START ENTRIES SHOWN
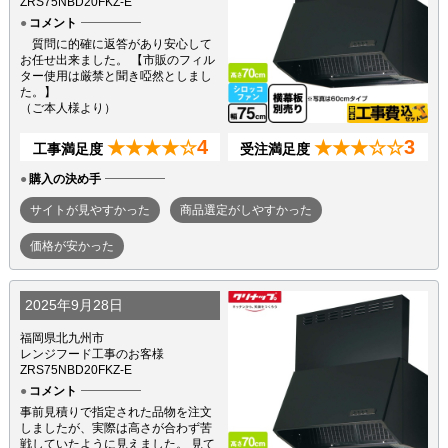
ZRS75NBD20FKZ-E
コメント
質問に的確に返答があり安心して
お任せ出来ました。 【市販のフィル
ター使用は厳禁と聞き啞然としまし
た。】
（ご本人様より）
4
3
★★★★☆
★★★☆☆
工事満足度
受注満足度
購入の決め手
サイトが見やすかった
商品選定がしやすかった
価格が安かった
2025年9月28日
福岡県北九州市
レンジフード工事のお客様
ZRS75NBD20FKZ-E
コメント
事前見積りで指定された品物を注文
しましたが、実際は高さが合わず苦
戦していたように見えました。 見て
END ENTRIES SHOWN
* EXERCISE DIRECTIONS: Repeat every entry above exactly as written and omit any pictures it holds.

* ANSWER AREA:
ZRS75NBD20FKZ-E
コメント
質問に的確に返答があり安心して
お任せ出来ました。 【市販のフィル
ター使用は厳禁と聞き啞然としまし
た。】
（ご本人様より）
4
3
★★★★☆
★★★☆☆
工事満足度
受注満足度
購入の決め手
サイトが見やすかった
商品選定がしやすかった
価格が安かった
2025年9月28日
福岡県北九州市
レンジフード工事のお客様
ZRS75NBD20FKZ-E
コメント
事前見積りで指定された品物を注文
しましたが、実際は高さが合わず苦
戦していたように見えました。 見て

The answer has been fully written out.